"
Three trains stood in the sidings by the station. Places were allotted
to the men, eight occupied each compartment, non-commissioned officers
occupied a special carriage, the officers travelled first-class.
Soon we were hurrying through England to a place unknown. Most of my
comrades were merry and a little sentimental; they sang music-hall
songs that told of home. There were seven with me in my compartment,
the Jersey youth, whom I saw kissing a weeping sweetheart in the cold
hours of the early day; Mervin, my cot-mate, who always cleaned the
rifles while I cooked breakfast in the morning; Bill, the Cockney
youth who never is so happy as when getting the best of an argument
in the coffee-shop of which I have already spoken, and the Oxford man.

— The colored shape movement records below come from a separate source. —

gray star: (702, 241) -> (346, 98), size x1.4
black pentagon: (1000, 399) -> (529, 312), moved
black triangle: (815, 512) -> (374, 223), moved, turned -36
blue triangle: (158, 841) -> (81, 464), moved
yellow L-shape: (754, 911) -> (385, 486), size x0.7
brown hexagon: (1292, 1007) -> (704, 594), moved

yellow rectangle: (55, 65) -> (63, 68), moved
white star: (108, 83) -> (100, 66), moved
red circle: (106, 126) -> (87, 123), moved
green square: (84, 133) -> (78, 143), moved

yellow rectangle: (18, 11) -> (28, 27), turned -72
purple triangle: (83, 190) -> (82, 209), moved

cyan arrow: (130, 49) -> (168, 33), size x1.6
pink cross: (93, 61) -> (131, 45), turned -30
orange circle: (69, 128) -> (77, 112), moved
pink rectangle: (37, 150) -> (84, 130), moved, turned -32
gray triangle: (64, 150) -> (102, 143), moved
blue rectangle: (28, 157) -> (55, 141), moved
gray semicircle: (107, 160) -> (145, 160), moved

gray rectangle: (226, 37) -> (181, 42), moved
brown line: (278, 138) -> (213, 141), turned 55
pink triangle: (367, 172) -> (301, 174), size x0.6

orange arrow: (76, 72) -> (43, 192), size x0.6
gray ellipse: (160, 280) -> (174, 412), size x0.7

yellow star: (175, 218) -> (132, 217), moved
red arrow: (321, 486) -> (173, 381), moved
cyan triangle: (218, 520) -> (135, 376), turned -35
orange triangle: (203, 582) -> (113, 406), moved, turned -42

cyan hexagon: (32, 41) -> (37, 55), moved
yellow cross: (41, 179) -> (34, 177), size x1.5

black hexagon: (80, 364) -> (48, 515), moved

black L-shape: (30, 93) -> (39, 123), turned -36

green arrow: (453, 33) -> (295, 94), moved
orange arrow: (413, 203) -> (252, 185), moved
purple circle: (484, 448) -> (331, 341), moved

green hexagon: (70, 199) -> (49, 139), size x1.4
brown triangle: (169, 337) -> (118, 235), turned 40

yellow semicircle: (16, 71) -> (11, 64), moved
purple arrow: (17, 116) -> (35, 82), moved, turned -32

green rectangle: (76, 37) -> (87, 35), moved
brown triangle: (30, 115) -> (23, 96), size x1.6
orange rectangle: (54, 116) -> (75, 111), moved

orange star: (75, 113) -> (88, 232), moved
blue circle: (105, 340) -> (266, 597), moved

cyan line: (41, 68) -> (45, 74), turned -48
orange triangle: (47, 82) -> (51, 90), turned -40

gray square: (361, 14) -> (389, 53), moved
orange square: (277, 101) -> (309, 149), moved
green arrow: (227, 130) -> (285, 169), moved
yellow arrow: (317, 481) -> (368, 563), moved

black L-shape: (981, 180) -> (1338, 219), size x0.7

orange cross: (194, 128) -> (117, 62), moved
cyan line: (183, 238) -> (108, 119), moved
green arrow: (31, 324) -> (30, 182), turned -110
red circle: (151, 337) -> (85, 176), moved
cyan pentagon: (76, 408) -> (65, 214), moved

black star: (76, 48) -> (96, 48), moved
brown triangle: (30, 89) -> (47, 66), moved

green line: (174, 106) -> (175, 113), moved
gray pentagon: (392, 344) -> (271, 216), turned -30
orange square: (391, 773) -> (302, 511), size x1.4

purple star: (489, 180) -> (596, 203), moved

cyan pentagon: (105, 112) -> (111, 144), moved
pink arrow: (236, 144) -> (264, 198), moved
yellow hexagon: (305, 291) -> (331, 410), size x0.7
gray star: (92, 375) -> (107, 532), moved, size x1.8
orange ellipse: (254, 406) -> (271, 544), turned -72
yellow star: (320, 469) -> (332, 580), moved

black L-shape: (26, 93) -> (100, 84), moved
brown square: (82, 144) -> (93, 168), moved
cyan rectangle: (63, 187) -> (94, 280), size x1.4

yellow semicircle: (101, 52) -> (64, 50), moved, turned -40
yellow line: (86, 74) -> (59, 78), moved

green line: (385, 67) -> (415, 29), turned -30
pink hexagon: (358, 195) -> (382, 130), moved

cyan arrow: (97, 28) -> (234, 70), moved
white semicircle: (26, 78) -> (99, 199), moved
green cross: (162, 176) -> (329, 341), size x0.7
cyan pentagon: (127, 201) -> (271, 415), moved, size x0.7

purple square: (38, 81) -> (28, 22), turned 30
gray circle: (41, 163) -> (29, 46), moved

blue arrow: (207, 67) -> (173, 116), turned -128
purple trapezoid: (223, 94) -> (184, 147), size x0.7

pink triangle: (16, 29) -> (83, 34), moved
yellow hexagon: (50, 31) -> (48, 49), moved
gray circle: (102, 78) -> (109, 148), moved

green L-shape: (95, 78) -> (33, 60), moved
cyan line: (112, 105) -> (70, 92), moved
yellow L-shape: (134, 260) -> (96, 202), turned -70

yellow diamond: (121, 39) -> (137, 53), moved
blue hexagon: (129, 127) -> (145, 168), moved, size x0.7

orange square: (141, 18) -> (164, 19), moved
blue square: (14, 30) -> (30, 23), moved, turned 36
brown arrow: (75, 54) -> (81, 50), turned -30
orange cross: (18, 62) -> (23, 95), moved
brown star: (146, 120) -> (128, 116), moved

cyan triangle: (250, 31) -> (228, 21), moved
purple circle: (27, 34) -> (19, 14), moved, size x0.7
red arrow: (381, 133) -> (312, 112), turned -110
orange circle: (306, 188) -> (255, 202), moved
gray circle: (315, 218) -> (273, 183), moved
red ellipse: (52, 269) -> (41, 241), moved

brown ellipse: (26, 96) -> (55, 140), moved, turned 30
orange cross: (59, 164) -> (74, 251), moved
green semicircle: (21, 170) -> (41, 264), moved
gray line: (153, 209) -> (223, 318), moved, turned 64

The other three were almost complete strangers to me, they have just
been drafted into our regiment; one was very fat and reminded me of a
Dickens character in _Pickwick Papers_; another who soon fell asleep,
his head warm in a Balaclava helmet, was a tall, strapping youth with
large muscular hands, which betoken manual labour, and the last was a
slightly-built boy with a budding moustache which seemed to have been
waxed at one end. We noticed this, and the fat soldier said that the
wax had melted from the few lonely hairs on the other side of the lip.
Stations whirled by, Mervin leant out of the window to read their
names, but was never successful. Cigarettes were smoked, the carriage
was full of tobacco fumes and the floor littered with "fag-ends.